Наконец, Чулицкий — уже без фырканий и насмешек — сказал:
— Глупости. Никто вас ни в какую шею не вытолкает!
И вдруг, после непродолжительной паузы добавил:
— А хотите, я лично дам вам рекомендацию?
Гесс смутился:
— Михаил Фролович, я очень признателен вам, но…
Чулицкий, едва ли не копируя на свое лицо доброе выражение лица улыбавшегося Инихова, тоже улыбнулся, и его собственное лицо вдруг приоткрылось необычными для посторонних чувствами — и добротой, и отзывчивостью, и чем-то еще, что лично я навскидку определить не смог, но что мне, тем не менее, понравилось:
— Я, пожалуй, скоро уйду[13], поэтому бояться мне совершенно нечего. В отличие от Можайского, которому еще служить и служить…
— Михаил Фролович!
Чулицкий отмахнулся:
— Да знаю я, Можайский, знаю! Знаю эту твою… гм… «нашекняжесть». Так что ли просто тебя обожают и все твои нынешние, и все ушедшие? Ты не смотри на то, что я с тобой постоянно собачусь: характер у меня такой — ничего не попишешь…
Можайский моргнул.
— …вечно ты лезешь всех защищать и всех под крыло берешь!
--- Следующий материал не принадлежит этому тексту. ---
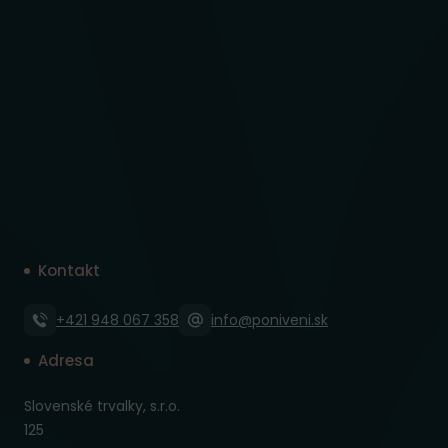
Kontakt
+421 948 067 358
info@poniveni.sk
Adresa
Slovenské trvalky, s.r.o.
125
Даже странно, как тебя самого до сих пор не поперли…
Улыбка Михаила Фроловича стала еще шире.
Можайский закусил свою нижнюю пухлую губу.
— …и ведь что удивительно: никто, насколько мне известно, и рапорта на тебя за твои безумства еще ни разу не накатал! Это тем более странно, что — уж поверь мне, моралист несчастный! — люди в массе своей вовсе не добры, а злы. И завистливы — аж страшно порою бывает. А вот поди ж ты!
Можайский опять моргнул.
— Сколько тебя знаю, не перестаю удивляться!
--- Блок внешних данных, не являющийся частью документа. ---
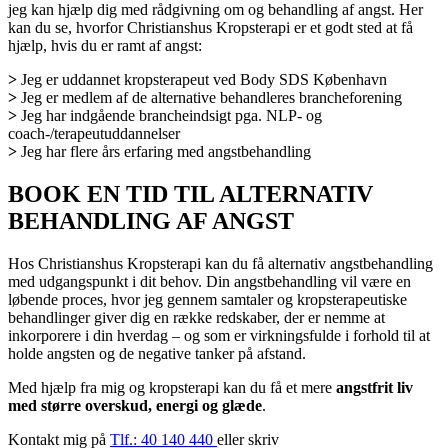
jeg kan hjælp dig med rådgivning om og behandling af angst. Her
kan du se, hvorfor Christianshus Kropsterapi er et godt sted at få
hjælp, hvis du er ramt af angst:
>
Jeg er uddannet kropsterapeut ved Body SDS København
>
Jeg er medlem af de alternative behandleres brancheforening
>
Jeg har indgående brancheindsigt pga. NLP- og
coach-/terapeutuddannelser
>
Jeg har flere års erfaring med angstbehandling
BOOK EN TID TIL ALTERNATIV
BEHANDLING AF ANGST
Hos Christianshus Kropsterapi kan du få alternativ angstbehandling
med udgangspunkt i dit behov. Din angstbehandling vil være en
løbende proces, hvor jeg gennem samtaler og kropsterapeutiske
behandlinger giver dig en række redskaber, der er nemme at
inkorporere i din hverdag – og som er virkningsfulde i forhold til at
holde angsten og de negative tanker på afstand.
Med hjælp fra mig og kropsterapi kan du få et mere
angstfrit liv
med større overskud, energi og glæde
.
Kontakt mig på
Tlf.: 40 140 440
eller skriv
Тогда Можайский пожал плечами:
— Возможно, Михаил Фролович, это потому, что я не считаю людей в массе своей злыми?
— Нет, — парировал Чулицкий, — тут что-то другое. Обаяние странное, я бы сказал. То ли совесть пробуждающее, то ли… жалость.
— Жалость?
— Ну да, именно жалость.
— Ко мне?
Чулицкий кивнул:
— К тебе, к кому же еще?
Если бы лицо Можайского, изуродованное несчастьем на море, могло нахмуриться, Можайский непременно бы нахмурился. А так — получилось всего лишь, что его разбитые брови чуточку только сдвинулись с места, отчего и без того глубокие и придававшие лицу неизменно мрачное выражение морщины и шрам у переносицы стали еще глубже:
— Что ты мелешь? — спросил Можайский, впрочем, не агрессивно.
Чулицкий покачал головой:
— Да ведь с тобой — всё равно что ребенка сладкого лишить! Сморишь на тебя и думаешь: давненько в мире не было таких блаженных. А блаженного обидеть — грех немалый на душу взять. Почище, чем человека зарезать!
Инихов поперхнулся дымом.
Митрофан Андреевич кашлянул и провел рукой по своим усам.